Ach ja, und Fernau ist mit sicherheit ein stockkonservativer Fortschrittsablehner, aber das macht seine historischen berichte und seine Analysen ja nicht per se wertlos.
habe ich auch nie gesagt, ich finde seine bücher sehr lesenswert, auch wenn ich ihn bei manchen passagen gerne anschreien würde und sagen "wach auf, alter mann, die welt verändert sich, du kannst nicht so tun als würde immer alles so bleiben wie es war" ( ok klingt jetzt vielleicht makaber, ist er nicht schon vor längerem verstorben? =/ )
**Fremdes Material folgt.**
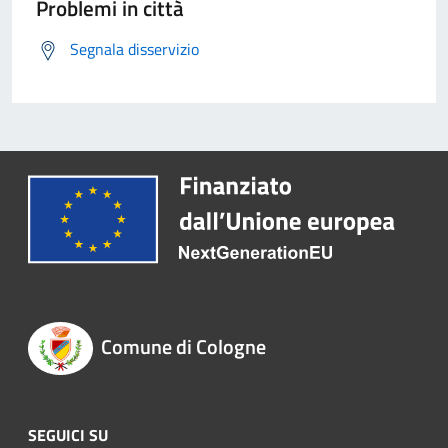
Problemi in città
Segnala disservizio
Comune di Cologne
SEGUICI SU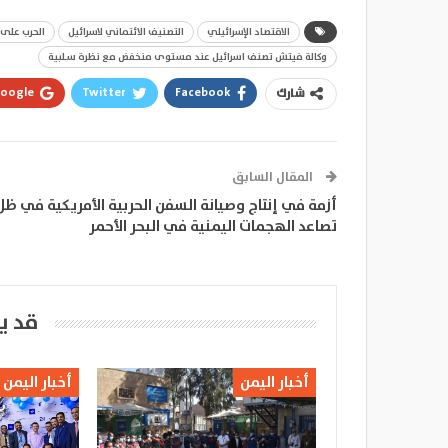
الاقتصاد الإسرائيلي
التصنيف الائتماني لاسرائيل
الحرب على 
وكالة فيتش تصنف اسرائيل عند مستوى منخفض مع نظرة سلبية
oogle+
Twitter
Facebook
شارك
المقال السابق
أزمة في إنتاج وصيانة السفن الحربية الأمريكية في ظل
تصاعد الهجمات اليمنية في البحر الأحمر
قد ي
أخبار اليمن
أخبار اليمن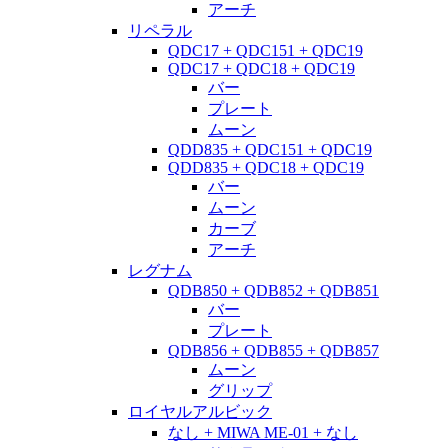
アーチ
リペラル
QDC17 + QDC151 + QDC19
QDC17 + QDC18 + QDC19
バー
プレート
ムーン
QDD835 + QDC151 + QDC19
QDD835 + QDC18 + QDC19
バー
ムーン
カーブ
アーチ
レグナム
QDB850 + QDB852 + QDB851
バー
プレート
QDB856 + QDB855 + QDB857
ムーン
グリップ
ロイヤルアルビック
なし + MIWA ME-01 + なし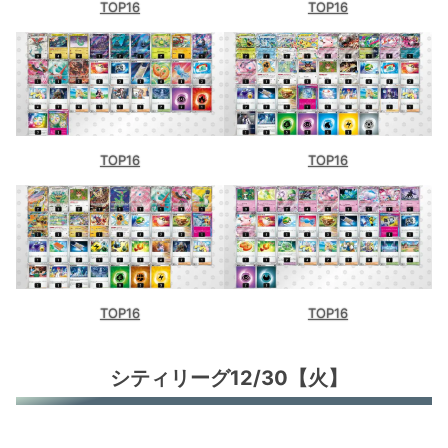
TOP16
TOP16
TOP16
TOP16
TOP16
TOP16
シティリーグ12/30【火】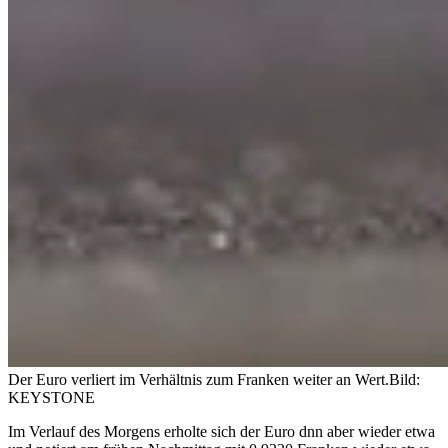
Der Euro verliert im Verhältnis zum Franken weiter an Wert.
Bild:
KEYSTONE
Im Verlauf des Morgens erholte sich der Euro dnn aber wieder etwa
Ok, das ist jetzt natürlich ein ziemlich heftiger Sprung. In Kurzform: Ich denke, dass eine Integration von Migranten notwendig ist, um die Stabilität des Staates und die Interessen der Migranten selbst zu wahren. Gegen Migration an sich ist nichts ein zu wenden, solange gewährleistet ist, dass der Migrant den (wie auch immer gearteten) Willen hat, Teil der deutschen Gesellschaft zu werden und sich bewusst ist, dass er gewisse Deutsche Werte übernehmen muss (Auch wenns mir wohl wieder die Nazikeule ein bringt: Arbeitsmoral gehört auch dazu). Sprich: er muss sich integrieren wollen und dazu auch individuell in der Lage sein.
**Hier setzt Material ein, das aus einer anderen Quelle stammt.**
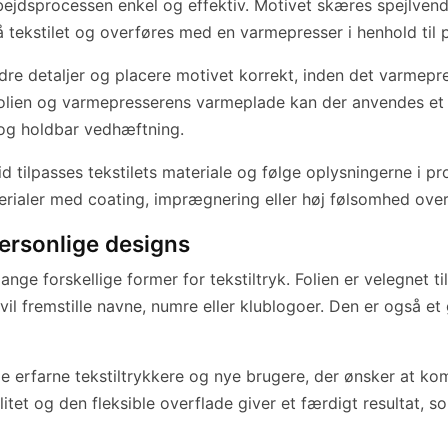
arbejdsprocessen enkel og effektiv. Motivet skæres spejlven
å tekstilet og overføres med en varmepresser i henhold til
e detaljer og placere motivet korrekt, inden det varmepres
folien og varmepresserens varmeplade kan der anvendes et 
 og holdbar vedhæftning.
 tilpasses tekstilets materiale og følge oplysningerne i pr
aterialer med coating, imprægnering eller høj følsomhed ove
personlige designs
 forskellige former for tekstiltryk. Folien er velegnet ti
il fremstille navne, numre eller klublogoer. Den er også et 
 erfarne tekstiltrykkere og nye brugere, der ønsker at kom
et og den fleksible overflade giver et færdigt resultat, so
e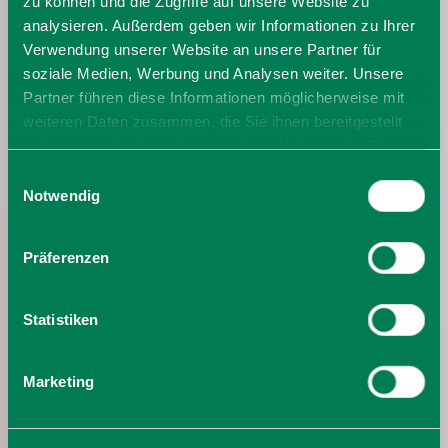
zu können und die Zugriffe auf unsere Website zu
analysieren. Außerdem geben wir Informationen zu Ihrer
Verwendung unserer Website an unsere Partner für
soziale Medien, Werbung und Analysen weiter. Unsere
Partner führen diese Informationen möglicherweise mit
weiteren Daten zusammen, die Sie ihnen bereitgestellt
haben oder die sie im Rahmen Ihrer Nutzung der Dienste
gesammelt haben. Sie geben Einwilligung zu unseren
Einwilligungsauswahl
Cookies, wenn Sie unsere Webseite weiterhin nutzen.
Notwendig
Präferenzen
Statistiken
Marketing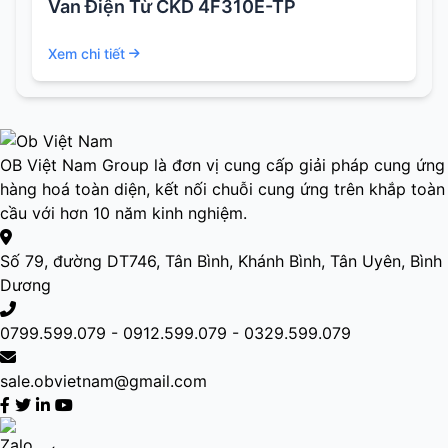
Van Điện Từ CKD 4F310E-TP
Xem chi tiết
OB Việt Nam Group là đơn vị cung cấp giải pháp cung ứng
hàng hoá toàn diện, kết nối chuỗi cung ứng trên khắp toàn
cầu với hơn 10 năm kinh nghiệm.
Số 79, đường DT746, Tân Bình, Khánh Bình, Tân Uyên, Bình
Dương
0799.599.079 - 0912.599.079 - 0329.599.079
sale.obvietnam@gmail.com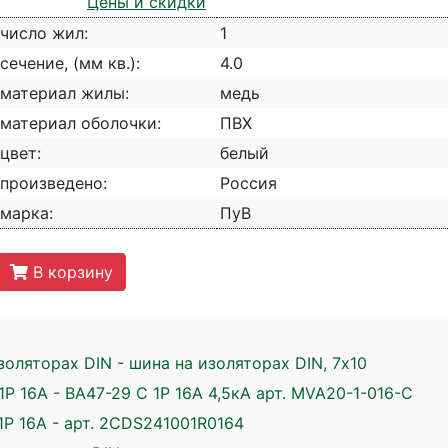
Цены и скидки
число жил:
1
сечение, (мм кв.):
4.0
материал жилы:
медь
материал оболочки:
ПВХ
цвет:
белый
произведено:
Россия
марка:
ПуВ
В корзину
оляторах DIN - шина на изоляторах DIN, 7х10
1P 16A - ВА47-29 C 1P 16A 4,5кА арт. MVA20-1-016-C
1P 16А - арт. 2CDS241001R0164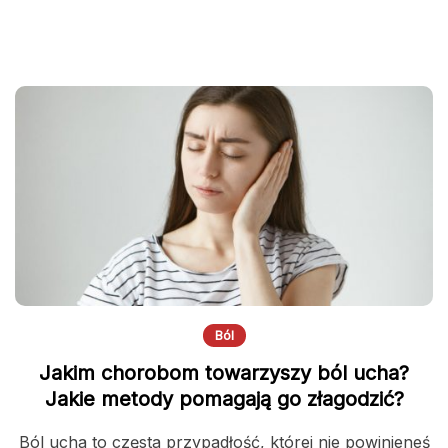
Ból
Jakim chorobom towarzyszy ból ucha?
Jakie metody pomagają go złagodzić?
Ból ucha to częsta przypadłość, której nie powinieneś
Wie ist das zu kontrollieren ist, tja, keine Ahnung. Wenn das ganze einfach wäre, wäre ja vielleicht schon jemand anderes drauf gekommen. Intelligenztests bei der Einreise vorlegen zu müssen klingt zwar nach Holzhammermethode, aber wie oben beschrieben geht es ja dabei nicht darum, die Deppen draußen zu lassen, sondern darum, dass intelligenteren Leuten die Integration leichter fällt. Auch kann man Prüfungen einführen, um zu testen, ob der Migrant Deutsch lernt (oder kann). Mit Sicherheit muss man das Kita- und Vorschul-Angebot erhöhen, aber ich halte eine Verpflichtung für falsch.
Wie denkst du denn darüber?
wieso sollte dir das die nazikeule einbringen? ich sage fast dasselbe in vielen threads, seit vielen jahren.
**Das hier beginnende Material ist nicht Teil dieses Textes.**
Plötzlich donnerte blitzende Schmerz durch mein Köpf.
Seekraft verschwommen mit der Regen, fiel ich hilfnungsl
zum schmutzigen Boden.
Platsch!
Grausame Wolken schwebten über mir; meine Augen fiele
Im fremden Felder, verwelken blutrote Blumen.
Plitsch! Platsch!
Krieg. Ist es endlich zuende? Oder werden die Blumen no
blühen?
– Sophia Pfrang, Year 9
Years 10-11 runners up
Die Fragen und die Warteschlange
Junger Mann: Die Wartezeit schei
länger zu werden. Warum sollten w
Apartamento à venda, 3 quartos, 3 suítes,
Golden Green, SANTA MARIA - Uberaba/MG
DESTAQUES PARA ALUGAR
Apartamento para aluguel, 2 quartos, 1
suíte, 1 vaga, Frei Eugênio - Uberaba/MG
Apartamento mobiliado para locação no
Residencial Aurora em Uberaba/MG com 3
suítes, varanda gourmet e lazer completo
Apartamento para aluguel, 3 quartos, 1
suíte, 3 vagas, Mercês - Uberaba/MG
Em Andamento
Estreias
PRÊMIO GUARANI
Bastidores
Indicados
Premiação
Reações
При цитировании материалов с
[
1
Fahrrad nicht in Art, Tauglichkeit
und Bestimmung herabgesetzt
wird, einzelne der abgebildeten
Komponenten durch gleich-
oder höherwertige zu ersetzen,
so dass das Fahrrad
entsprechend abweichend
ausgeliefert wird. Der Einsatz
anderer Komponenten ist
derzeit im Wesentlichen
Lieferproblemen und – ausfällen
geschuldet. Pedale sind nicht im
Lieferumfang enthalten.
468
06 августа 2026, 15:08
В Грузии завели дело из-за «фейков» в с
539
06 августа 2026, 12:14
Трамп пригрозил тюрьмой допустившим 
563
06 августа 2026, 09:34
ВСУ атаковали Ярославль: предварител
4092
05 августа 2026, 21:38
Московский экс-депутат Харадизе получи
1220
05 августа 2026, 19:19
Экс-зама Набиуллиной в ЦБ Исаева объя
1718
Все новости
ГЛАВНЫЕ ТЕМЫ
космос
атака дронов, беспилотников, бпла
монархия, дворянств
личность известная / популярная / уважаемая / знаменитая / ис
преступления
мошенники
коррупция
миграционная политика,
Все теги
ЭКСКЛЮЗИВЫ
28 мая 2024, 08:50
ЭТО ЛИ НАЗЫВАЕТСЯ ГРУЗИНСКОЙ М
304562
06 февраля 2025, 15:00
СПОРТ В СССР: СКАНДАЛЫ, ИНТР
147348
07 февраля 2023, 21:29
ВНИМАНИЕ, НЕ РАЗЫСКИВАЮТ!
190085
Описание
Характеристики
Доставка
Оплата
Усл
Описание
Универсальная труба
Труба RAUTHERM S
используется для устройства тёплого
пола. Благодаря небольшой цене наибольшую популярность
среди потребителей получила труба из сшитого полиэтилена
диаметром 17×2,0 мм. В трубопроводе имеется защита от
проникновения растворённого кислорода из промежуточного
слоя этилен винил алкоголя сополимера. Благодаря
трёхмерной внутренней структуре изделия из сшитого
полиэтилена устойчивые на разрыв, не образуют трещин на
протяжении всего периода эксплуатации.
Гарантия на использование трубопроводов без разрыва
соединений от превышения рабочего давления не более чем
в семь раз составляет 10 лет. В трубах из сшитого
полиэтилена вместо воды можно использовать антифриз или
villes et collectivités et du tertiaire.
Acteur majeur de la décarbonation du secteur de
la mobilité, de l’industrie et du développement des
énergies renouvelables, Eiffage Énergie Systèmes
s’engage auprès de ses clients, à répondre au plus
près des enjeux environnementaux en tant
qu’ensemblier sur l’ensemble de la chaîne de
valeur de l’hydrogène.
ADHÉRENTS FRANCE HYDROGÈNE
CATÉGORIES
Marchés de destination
wir brauchen ein einwanderungsmodell wie in NZ oder kanada: zu uns kann gerne kommen wer a.) eine qulifikation hat, die wir suchen. b) ein jobangebot einer deutscher firma hat oder c.) kapital, welches er investieren möchte oder welches zumindest ausreicht um langfrisitg ohne transferleistungen zu leben.
und diese drei gruppen müssen beworben werden! es läuft schon seit jahrzehnten ein wettbewerb um die besten köpfe auf der welt und deutschland hat die erste halbzeit schon verschlafen. während sich die usa und GB sowie einige reiche ölstaaten und china längst die ballacks und messis des arbeitsmarktes holen, haben wir uns mit kreisligisten eingedeckt, die unter keinen umständen den anforderungen unserer mannschaft und erst gar nicht ihren ambitionen gewachsen sind und wundern uns, dass wir in der tabelle schwierigkeiten haben.